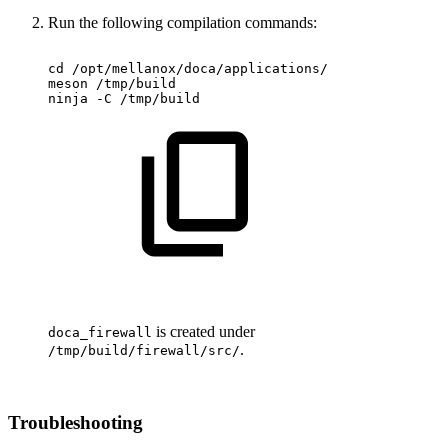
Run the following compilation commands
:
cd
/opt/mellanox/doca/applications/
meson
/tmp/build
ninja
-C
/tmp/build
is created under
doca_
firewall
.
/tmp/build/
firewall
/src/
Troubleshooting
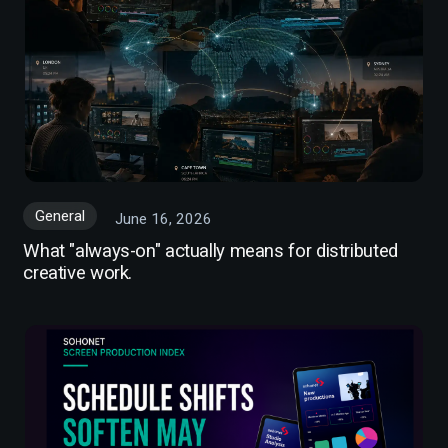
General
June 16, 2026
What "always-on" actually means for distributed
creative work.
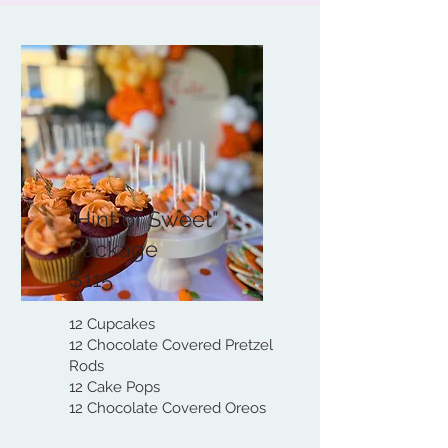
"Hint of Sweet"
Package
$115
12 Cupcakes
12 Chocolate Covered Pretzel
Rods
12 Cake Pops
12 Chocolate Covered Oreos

■ ■ ■

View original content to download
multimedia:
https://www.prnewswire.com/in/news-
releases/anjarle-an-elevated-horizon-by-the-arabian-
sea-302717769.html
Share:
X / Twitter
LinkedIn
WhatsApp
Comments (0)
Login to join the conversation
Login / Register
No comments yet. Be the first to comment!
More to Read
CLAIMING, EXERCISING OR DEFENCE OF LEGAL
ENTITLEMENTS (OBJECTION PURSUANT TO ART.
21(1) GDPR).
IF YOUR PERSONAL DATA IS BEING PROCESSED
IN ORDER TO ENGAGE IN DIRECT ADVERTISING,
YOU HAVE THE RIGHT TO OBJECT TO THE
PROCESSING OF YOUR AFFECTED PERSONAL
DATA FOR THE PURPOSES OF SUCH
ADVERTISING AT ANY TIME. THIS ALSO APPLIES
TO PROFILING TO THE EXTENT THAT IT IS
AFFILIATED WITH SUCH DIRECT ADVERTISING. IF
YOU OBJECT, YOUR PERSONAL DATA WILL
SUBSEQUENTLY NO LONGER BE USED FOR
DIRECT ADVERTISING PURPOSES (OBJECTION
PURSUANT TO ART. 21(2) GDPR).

■ ■ ■

_EXERCISE_. Every line above from the line with "12 Chocolate Covered Pretzel" to the line with "12 Chocolate Covered Oreos" is wanted, ends included; write them out exactly and add no other line.

_WRITTEN ANSWER_.
12 Chocolate Covered Pretzel
Rods
12 Cake Pops
12 Chocolate Covered Oreos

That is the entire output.